[Extracted page text data]

Content starts

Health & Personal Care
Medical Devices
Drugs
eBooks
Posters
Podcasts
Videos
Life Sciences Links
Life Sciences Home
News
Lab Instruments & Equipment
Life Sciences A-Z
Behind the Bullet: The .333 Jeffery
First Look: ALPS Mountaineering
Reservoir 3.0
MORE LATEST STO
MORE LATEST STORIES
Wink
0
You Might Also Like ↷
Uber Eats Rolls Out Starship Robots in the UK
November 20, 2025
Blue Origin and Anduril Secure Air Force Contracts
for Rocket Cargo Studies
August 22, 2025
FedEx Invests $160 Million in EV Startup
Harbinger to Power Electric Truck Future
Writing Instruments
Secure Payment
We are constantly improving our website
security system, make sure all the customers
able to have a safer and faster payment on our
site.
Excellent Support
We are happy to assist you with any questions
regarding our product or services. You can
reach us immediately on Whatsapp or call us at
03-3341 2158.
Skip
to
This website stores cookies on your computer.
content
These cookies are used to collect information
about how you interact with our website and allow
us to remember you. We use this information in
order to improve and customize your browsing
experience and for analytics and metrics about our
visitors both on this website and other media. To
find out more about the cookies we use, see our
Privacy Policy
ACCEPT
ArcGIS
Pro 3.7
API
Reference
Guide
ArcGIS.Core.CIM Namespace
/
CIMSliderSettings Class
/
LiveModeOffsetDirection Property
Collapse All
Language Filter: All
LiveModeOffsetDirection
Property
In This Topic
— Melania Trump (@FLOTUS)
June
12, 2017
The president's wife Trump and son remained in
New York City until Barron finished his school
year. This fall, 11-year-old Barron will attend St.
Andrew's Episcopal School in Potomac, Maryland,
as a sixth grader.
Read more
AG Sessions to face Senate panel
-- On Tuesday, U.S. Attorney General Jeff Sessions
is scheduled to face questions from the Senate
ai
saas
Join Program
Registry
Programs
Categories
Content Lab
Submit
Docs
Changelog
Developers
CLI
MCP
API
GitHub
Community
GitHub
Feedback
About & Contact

Content ends

> [Assignment] Copy out, from the data above, each line where the string "Sciences" is present.

> [Finished task]
Life Sciences Links
Life Sciences Home
Life Sciences A-Z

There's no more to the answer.